1. Field of the Invention
The present invention relates to an automatic transmission with a fluid torque converter, and, in particular, to a support structure for an input shaft and to an oil channel structure for providing pressurized oil to a torque converter.
2. Description of the Prior Art
Conventionally, front end section of an automatic transmission, as shown in FIG. 5, comprises a one-way clutch 195 which supports a stator 194 of a torque converter 109, and a stator shaft 113 secured to the inner peripheral surface of an inner race 195a of the one-way clutch. The stator shaft 113 extends toward the rear and is pressed into and secured to a pump cover 120, and bears the stator reaction. In addition, the stator shaft 113 is formed as a hollow shaft in which an input shaft 103 is free rotationally supported by means of bushings 110, 111. The input shaft 103 is formed as a stepped structure with a small diameter at the front end. An annular indented groove 101 is formed in a large diameter stepped section 103a and a seal ring 102 is installed in the groove 101. A torque converter feed pressure oil channel 116 is formed between the inner peripheral surface of the stator shaft 113 and the outer circumference of the small diameter section 103b of the input shaft between the seal ring and the front bushing 111. Also, the feed pressure in the oil channel is transmitted between a cross-hole 103d formed in the input shaft 103 and a center hole 103b, as well as between a converter front cover 191 and a turbine hub 196 and is fed into the torque converter 109.

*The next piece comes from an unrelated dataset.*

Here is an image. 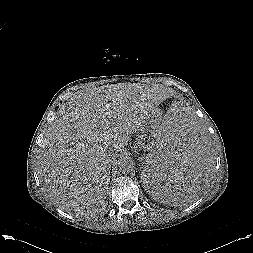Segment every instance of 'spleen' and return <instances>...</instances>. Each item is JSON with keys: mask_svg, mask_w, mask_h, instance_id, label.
<instances>
[{"mask_svg": "<svg viewBox=\"0 0 253 253\" xmlns=\"http://www.w3.org/2000/svg\"><path fill=\"white\" fill-rule=\"evenodd\" d=\"M211 147L205 126L190 108L170 111L139 178L155 200L179 203L195 197L211 179Z\"/></svg>", "mask_w": 253, "mask_h": 253, "instance_id": "1", "label": "spleen"}]
</instances>
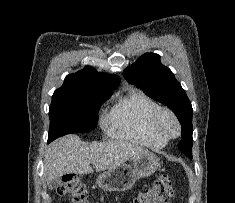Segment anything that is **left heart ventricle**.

However, in this automatic transmission, because the torque converter feed pressure oil channel 116 is formed by the seal ring 102 and the bushing 101, when the input shaft 103 is installed, scuffing of the seal ring 102 occurs, and the structure of the oil channel becomes defective. In addition, it is necessary to machine the groove 101 for the seal ring and in order to ensure the proper thickness for the groove it is necessary to provide a stepped structure for the input shaft 103. This increased machining and installation are troublesome.

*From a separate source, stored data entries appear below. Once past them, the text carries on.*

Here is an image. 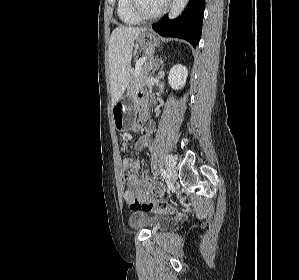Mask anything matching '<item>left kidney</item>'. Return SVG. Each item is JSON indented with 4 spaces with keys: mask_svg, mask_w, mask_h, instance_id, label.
<instances>
[{
    "mask_svg": "<svg viewBox=\"0 0 299 280\" xmlns=\"http://www.w3.org/2000/svg\"><path fill=\"white\" fill-rule=\"evenodd\" d=\"M188 71L187 68L181 64L175 65L170 69L168 81L172 88L180 89L186 83Z\"/></svg>",
    "mask_w": 299,
    "mask_h": 280,
    "instance_id": "obj_1",
    "label": "left kidney"
}]
</instances>
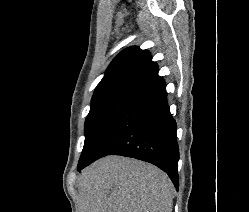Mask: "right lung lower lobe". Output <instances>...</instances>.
<instances>
[{
	"instance_id": "98d812e1",
	"label": "right lung lower lobe",
	"mask_w": 249,
	"mask_h": 212,
	"mask_svg": "<svg viewBox=\"0 0 249 212\" xmlns=\"http://www.w3.org/2000/svg\"><path fill=\"white\" fill-rule=\"evenodd\" d=\"M106 155L152 163L165 171L178 189L176 122L167 104L165 84L133 100L108 126L78 171Z\"/></svg>"
}]
</instances>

The first busing 111 is positioned on the front end section and the rear bushing 110 on the rear end section of the stator shaft 103, so that the input shaft is lacking in flexibility, and excessive force applied to one bushing is a drawback from the aspect of wear. In addition, because the press-fit section where the stator shaft 103 is pressed into the pump cover 120 is not provided with back-up at the bushing, whirling of the input shaft causes the insufficient strength of the press-fit strength of the stator shaft. Especially in the case where the pump cover 120 is formed from an aluminum alloy, it may cause idling of the stator shaft 113.